> [WHAT IS BEING ASKED]: Include only the line with "All Rights Reserved." and the lines after it, each reproduced exactly as it stands in the entries below.

> [Saved entries]:

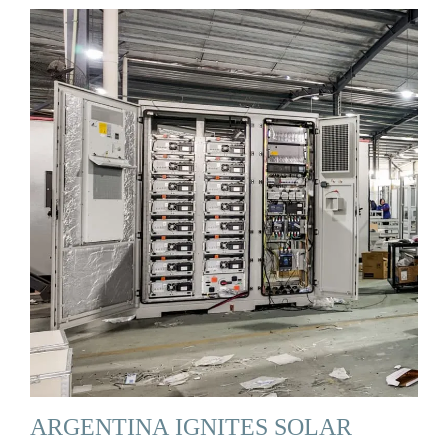
ARGENTINA IGNITES SOLAR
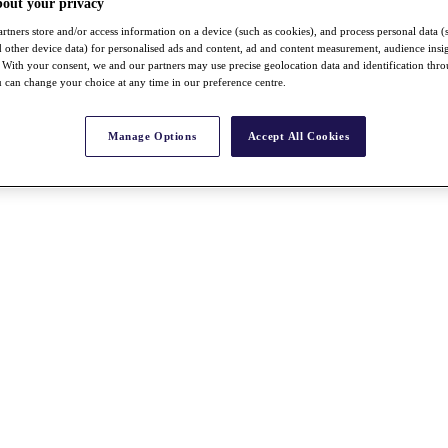
bout your privacy
rtners store and/or access information on a device (such as cookies), and process personal data (
nd other device data) for personalised ads and content, ad and content measurement, audience insi
With your consent, we and our partners may use precise geolocation data and identification thr
 can change your choice at any time in our preference centre.
Manage Options
Accept All Cookies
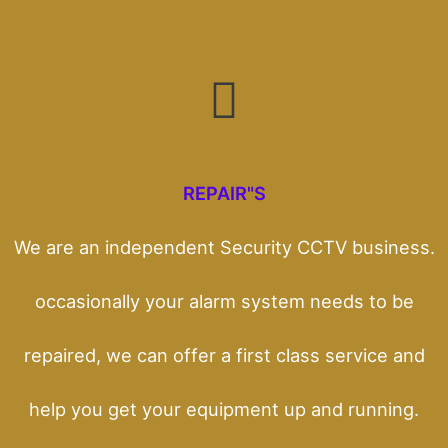
REPAIR"S
We are an independent Security CCTV business.
occasionally your alarm system needs to be
repaired, we can offer a first class service and
help you get your equipment up and running.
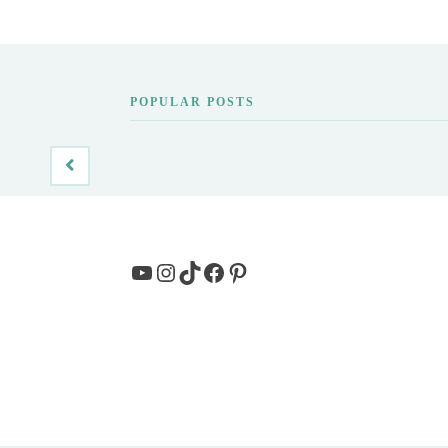
POPULAR POSTS
YouTube
Instagram
TikTok
Facebook
Pinterest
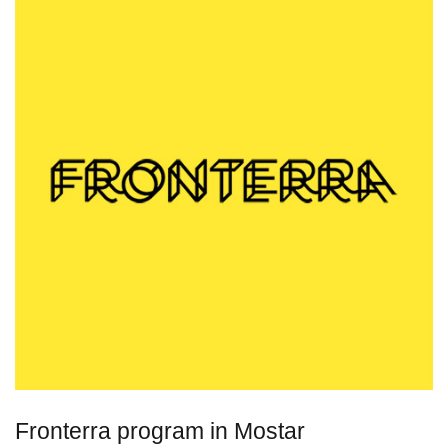
Fronterra program in Mostar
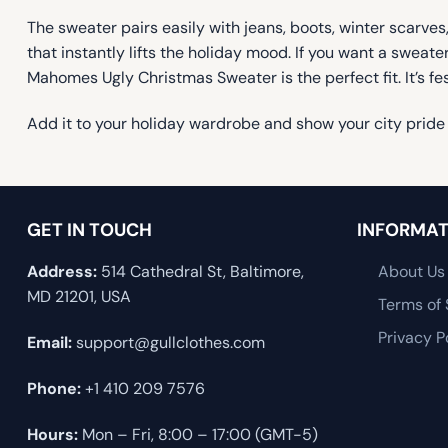
The sweater pairs easily with jeans, boots, winter scarves,
that instantly lifts the holiday mood. If you want a swea
Mahomes Ugly Christmas Sweater is the perfect fit. It’s fe
Add it to your holiday wardrobe and show your city pride 
GET IN TOUCH
INFORMAT
Address:
514 Cathedral St, Baltimore,
About Us
MD 21201, USA
Terms of 
Privacy P
Email:
support@gullclothes.com
Phone:
+1 410 209 7576
Hours:
Mon – Fri, 8:00 – 17:00 (GMT-5)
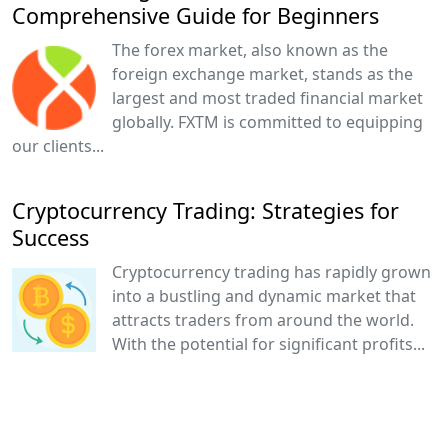
Comprehensive Guide for Beginners
The forex market, also known as the
foreign exchange market, stands as the
largest and most traded financial market
globally. FXTM is committed to equipping
our clients...
Cryptocurrency Trading: Strategies for
Success
Cryptocurrency trading has rapidly grown
into a bustling and dynamic market that
attracts traders from around the world.
With the potential for significant profits...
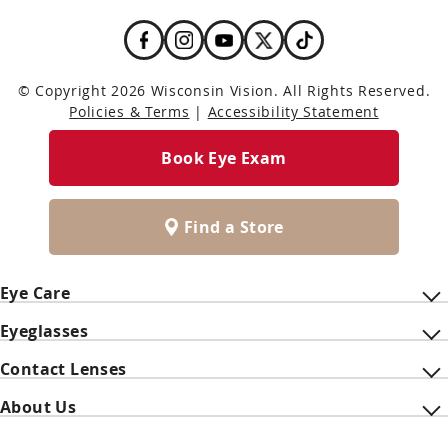
© Copyright 2026 Wisconsin Vision. All Rights Reserved.
Policies & Terms
|
Accessibility Statement
Book Eye Exam
Find a Store
Eye Care
Eyeglasses
Contact Lenses
About Us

> [REPLY TO THE TASK]:
© Copyright 2026 Wisconsin Vision. All Rights Reserved.
Policies & Terms
|
Accessibility Statement
Book Eye Exam
Find a Store
Eye Care
Eyeglasses
Contact Lenses
About Us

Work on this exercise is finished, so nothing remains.